MANORS AND OTHER ESTATES.
The 2½ hides held by Phin the Dane in 1066, that later became the manor of LANGHAM HALL, were held in 1086 by Richard son of Gilbert de Clare as part of his honor of Clare. (fn. 1) The estate descended with the lordship of Clare until 1368 and then passed to the earls of March whose overlordship is recorded until 1432. (fn. 2)
The demesne tenant in 1086 was Richard's son in law Walter Tirel. (fn. 3) His son Hugh sold Langham to Gervase of Cornhill in 1147. (fn. 4) The daughter of Gervase's son and heir Henry of Cornhill married Hugh Neville (d. 1234). (fn. 5) Hugh was succeeded by his sons John (d. 1246) and Hugh (d. 1269), then by Hugh's son John (d. 1282), by John's son Hugh (d. 1335), and by Hugh's son John (d. 1358). (fn. 6) In 1357 John Neville and his second wife Alice (d. 1394) settled the reversion on William de Bohun, earl of Northampton (d. 1360). (fn. 7) He was succeeded by his nephew Humphrey de Bohun, earl of Hereford, Essex, and Northampton (d. 1373).

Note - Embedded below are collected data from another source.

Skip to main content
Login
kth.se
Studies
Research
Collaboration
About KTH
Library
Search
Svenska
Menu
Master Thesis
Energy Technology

Humphrey's executors and feoffees granted the manor to Michael de la Pole, earl of Suffolk (d. 1389), to whom Alice Neville had earlier granted her life interest. (fn. 8)
The manor descended with the earldom, later dukedom, of Suffolk, passing to the crown on the attainder of Edmund de la Pole in 1504. (fn. 9) It was held successively by Henry VIII's queens Katherine of Aragon (fn. 10) and Jane Seymour, (fn. 11) then granted with the duchy to Charles Brandon who sold or exchanged it with the Crown in 1538. (fn. 12) It was granted to Thomas Cromwell in 1540, (fn. 13) and to Anne of Cleves in 1541 in consideration of her willingness to remain in England and renounce her marriage to the king. (fn. 14) On Anne's death in 1557 the manor reverted to the Crown. (fn. 15)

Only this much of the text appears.